En mi cuento “Confesión de Florcita”, la protagonista de ese nombre espera con una maleta un taxi en la puerta de su casa. No aguanta más a Santiago, su esposo, y va a dejarlo.
Las razones son muchas: su “amado consorte” es alcohólico, desaparece de la casa durante días, no trabaja y supone que le ha hecho un gran favor al casarse con ella. Llega con amigos a medianoche y le ordena que prepare su plato favorito aunque él no le haya dejado el diario “y si esta situación no le gusta a ella, ya sabe lo que tiene que hacer porque la maldición de los hombres son las malditas mujeres, y aquí se acaba la historia si esos no son tus pareceres”.
Esta relación de agravios dura ocho páginas y es recitada por Florcita ante un amigo de la pareja que quiere disuadirla de su decisión. En la página novena, luego de su largo monólogo, la mujer dice que se va a poner maquillaje para despedirse de Santiago personalmente y hacerle conocer su decisión irrenunciable. Y lo hará también “para pedirle que comprenda, para que sepa que no voy a volver con él, para suplicarle que se ponga tranquilo y que no llore porque los hombres no lloran, para hacerle entender que para decir adiós sólo basta con decirlo…”.
Sin embargo, el lector se quedará dudando luego de la última frase de la protagonista: “Para todo esto, lo estoy esperando, pero, Dios mío, ojalá que llegue pronto antes de que se me vaya a pasar esta cólera”.

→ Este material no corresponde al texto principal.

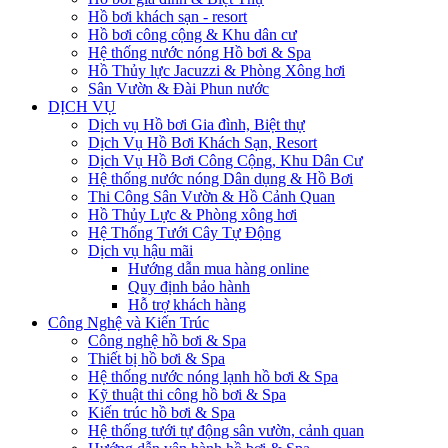
Hồ bơi khách sạn - resort
Hồ bơi công cộng & Khu dân cư
Hệ thống nước nóng Hồ bơi & Spa
Hồ Thủy lực Jacuzzi & Phòng Xông hơi
Sân Vườn & Đài Phun nước
DỊCH VỤ
Dịch vụ Hồ bơi Gia đình, Biệt thự
Dịch Vụ Hồ Bơi Khách Sạn, Resort
Dịch Vụ Hồ Bơi Công Cộng, Khu Dân Cư
Hệ thống nước nóng Dân dụng & Hồ Bơi
Thi Công Sân Vườn & Hồ Cảnh Quan
Hồ Thủy Lực & Phòng xông hơi
Hệ Thống Tưới Cây Tự Động
Dịch vụ hậu mãi
Hướng dẫn mua hàng online
Quy định bảo hành
Hỗ trợ khách hàng
Công Nghệ và Kiến Trúc
Công nghệ hồ bơi & Spa
Thiết bị hồ bơi & Spa
Hệ thống nước nóng lạnh hồ bơi & Spa
Kỹ thuật thi công hồ bơi & Spa
Kiến trúc hồ bơi & Spa
Hệ thống tưới tự động sân vườn, cảnh quan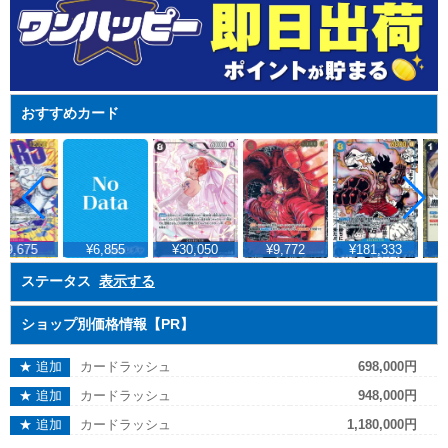
おすすめカード
29,675
¥6,855
¥30,050
¥9,772
¥181,333
ステータス
表示する
ショップ別価格情報【PR】
★ 追加
カードラッシュ
698,000円
★ 追加
カードラッシュ
948,000円
★ 追加
カードラッシュ
1,180,000円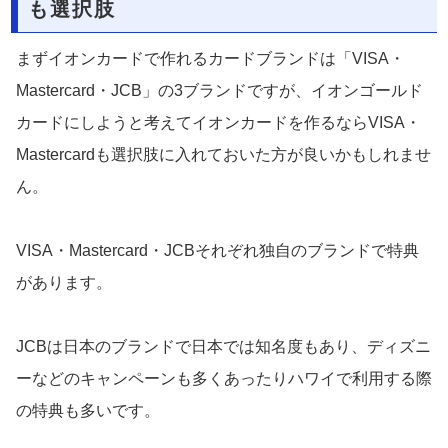
も選択肢
まずイオンカードで作れるカードブランドは「VISA・
Mastercard・JCB」の3ブランドですが、イオンゴールド
カードにしようと考えてイオンカードを作るならVISA・
Mastercardも選択肢に入れておいた方が良いかもしれませ
ん。
VISA・Mastercard・JCBそれぞれ独自のブランドで特典
があります。
JCBは日本のブランドで日本では知名度もあり、ディズニ
ーなどのキャンペーンも多くあったりハワイで利用する際
の特典も多いです。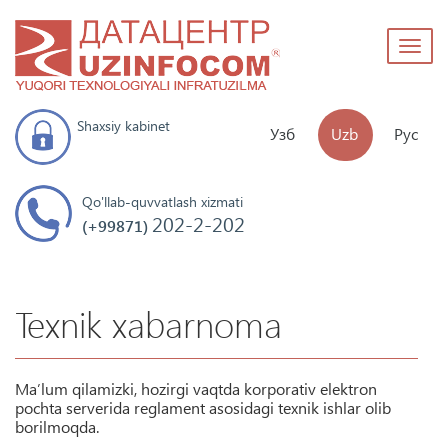
Toggl
naviga
Shaxsiy kabinet
Узб
Uzb
Рус
Qo'llab-quvvatlash xizmati
202-2-202
(+99871)
Texnik xabarnoma
Ma’lum qilamizki, hozirgi vaqtda korporativ elektron
pochta serverida reglament asosidagi texnik ishlar olib
borilmoqda.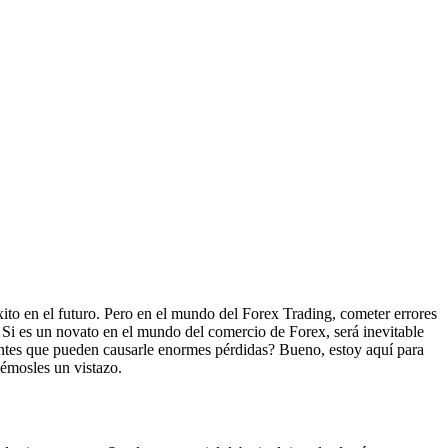
ito en el futuro. Pero en el mundo del Forex Trading, cometer errores
. Si es un novato en el mundo del comercio de Forex, será inevitable
antes que pueden causarle enormes pérdidas? Bueno, estoy aquí para
hémosles un vistazo.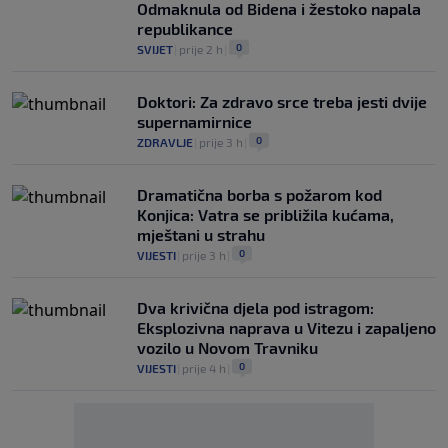
Odmaknula od Bidena i žestoko napala
republikance
0
SVIJET
|
prije 2 h
|
Doktori: Za zdravo srce treba jesti dvije
supernamirnice
0
ZDRAVLJE
|
prije 3 h
|
Dramatična borba s požarom kod
Konjica: Vatra se približila kućama,
mještani u strahu
0
VIJESTI
|
prije 3 h
|
Dva krivična djela pod istragom:
Eksplozivna naprava u Vitezu i zapaljeno
vozilo u Novom Travniku
0
VIJESTI
|
prije 4 h
|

La historia de Florcita me hace recordar el acontecimiento político de nuestros días. Con una sólida unanimidad, en la que participan incluso miembros de su grupo político, se ha dicho que el presidente Humala ha perdido la última oportunidad de hacer las cosas bien.
Una autocrítica de su parte y un anuncio de metas alcanzables habrían sido suficientes para hacerlo pasar a la historia. Sin embargo, lo más probable es que los historiadores de mañana tengan dificultades para pronunciar su nombre y apellido, y se convierta él en un presidente olvidable o en un olvidable personaje que durante cinco años fue siempre un ex presidente.
Las 59 páginas que leyó con voz cansina no tenían orden lógico. Nada proponían. Se referían a supuestos logros no muy verificables como por ejemplo la erradicación de los cultivos ilícitos de hoja de coca en el VRAEM.
Nada dijo el mandatario sobre el funcionamiento de la economía ni acerca de las relaciones del ejecutivo con los gobiernos regionales, el Congreso o el Poder Judicial, en todas las cuales se ha notado cierta tirantez. El mensaje presidencial fue una burla al gremio magisterial y fue desalentador en materia laboral, según lo han expresado dirigentes de los sectores, y por fin en materia de seguridad ciudadana nos dejó con la impresión de que no podemos esperar nada de su gobierno frente a la delincuencia organizada y que tal vez la mejor medida de seguridad que podemos adoptar es encerrarnos bajo cuatro candados.
No se podía esperar mucho en cuanto corresponde a derechos humanos porque el presidente no parece indicar que los conoce o los ha estudiado. Y, por fin, podemos concluir en que no hubo incremento a la remuneración mínima porque éste fue, en verdad, un discurso mínimo.
Da un poco de miedo pensar en el futuro. El fracaso del señor Humala, a cuatro años de gobierno, no es tan sólo suyo. Es el descalabro del neoliberalismo impuesto por la tiranía criminal de Fujimori y continuado por sus herederos Toledo, García y Humala. De todo ello y ellos estamos hartos, y somos hartos los que estamos hartos.
Y sin embargo, si ahora el señor García y la representante del señor Fujimori discuten sobre cuál de ellos robó o mató menos, y pese a ello son candidatos, puede ser que dentro de cinco años el presidente de ahora o su esposa intenten el segundo debut. La palabra grandilocuente de García, el tufo alcohólico de Toledo y las dificultades de dicción del señor Humala repiten el mismo mensaje: el Neoliberalismo está llevando al descalabro del Perú.
Y puede ser también que, a despecho de todo lo que hemos dicho en estos días sobre este gobierno y sistema, le otorguemos otra vez el beneficio de la duda, y que digamos como dijo Florcita, “Dios mío, no permitas que se me vaya a pasar esta cólera”.